A look at the big mortgage settlement provisions

The Obama administration is always talking about helping “responsible homeowners,” but only a small fraction of the big mortgage settlement announced last week will go to conscientious borrowers who have continued making payments despite being underwater or owing more than their homes are worth.

And none will go to that other group of responsible homeowners, who bought homes they could afford and have been building equity by paying down their principal.

The bulk of the settlement between the federal and state governments and the nation’s five biggest mortgage servicers will go to people who are underwater and have stopped making their payments – or are on the verge of doing so. For these folks, the settlement is akin to winning the lottery. One fear is that some people will stop making payments so they can qualify for a windfall.

Not all borrowers in this situation will be helped, though. The settlement only covers loans owned and in some cases serviced by Bank of America, Wells Fargo, JPMorgan Chase, Citibank and Ally Financial.

‘Lucky few’ helped

“This will help a lucky few,” says Chris Thornberg, president of Beacon Economics. Although proponents say the settlement will help all homeowners by stabilizing the housing market, Thornberg says that despite its record size, it’s still not big enough to affect housing prices.

Here’s a look at the main provisions:

– Principal reduction: People who are underwater and are behind or “almost behind” on their mortgage payments could have their mortgage balances reduced. When they sell their homes, every dollar of principal reduction is a free dollar of profit from the banks, their shareholders or investors holding their mortgages, which include pension and mutual funds.

About $8.9 billion – or almost half of the $18 billion in borrower benefits California expects to receive – will reduce principal for an estimated 250,000 borrowers. That’s about $35,000 per homeowner.

Principal reductions

To get a principal reduction, homeowners will have to prove they have an economic hardship that makes it impossible for them to continue paying the loan. “This is not providing benefits to people who have the ability to pay but are choosing not to,” says Paul Leonard, director of the California office of the Center for Responsible Lending.

Loans owned by the big five banks are eligible for principal reduction. Loans that are serviced by the big five but owned by investors may be eligible, if the investors allow or agree to principal reduction.

Bank of America has entered a separate agreement with investors that will let it reduce principal on most of the loans it services that are held in private mortgage-backed securities, says Helen Kanovsky, general counsel with the U.S. Department of Housing and Urban Development.

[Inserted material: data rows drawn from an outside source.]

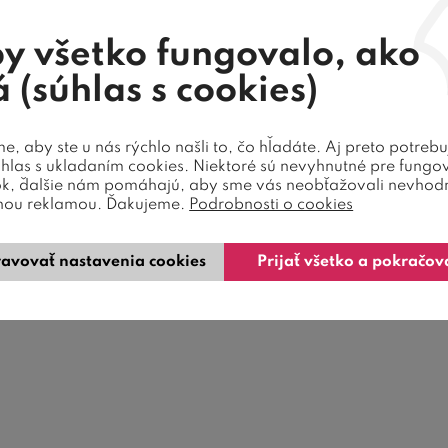
y všetko fungovalo, ako
 (súhlas s cookies)
, aby ste u nás rýchlo našli to, čo hľadáte. Aj preto potreb
úhlas s ukladaním cookies. Niektoré sú nevyhnutné pre fungo
ok, ďalšie nám pomáhajú, aby sme vás neobťažovali nevhod
nou reklamou. Ďakujeme.
Podrobnosti o cookies
avovať nastavenia cookies
Prijať všetko a pokračov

Loans owned or backed by Fannie Mae, Freddie Mac, the Federal Housing Administration or Veterans Administration are not eligible.

Kanovsky says that if a homeowner has a first and second mortgage and both are owned by participating banks, the banks have agreed to reduce principal on the first and second loans proportionately, even if one bank owns the first and another owns the second.

Who gets aid undisclosed

Although the banks have committed to making a certain dollar amount of principal reductions, it’s impossible to say who will get them and how much they will get because it depends on a large number of complex, undisclosed factors.

Analysts for the credit rating agency Fitch say that “modification schemes designed to help borrowers avoid foreclosure, including principal reductions, could improve (loan) performance. However, indiscriminately applying a wide-ranging program could raise moral hazard risk. This scenario may result in higher defaults among borrowers who would otherwise remain current despite their negative equity position.”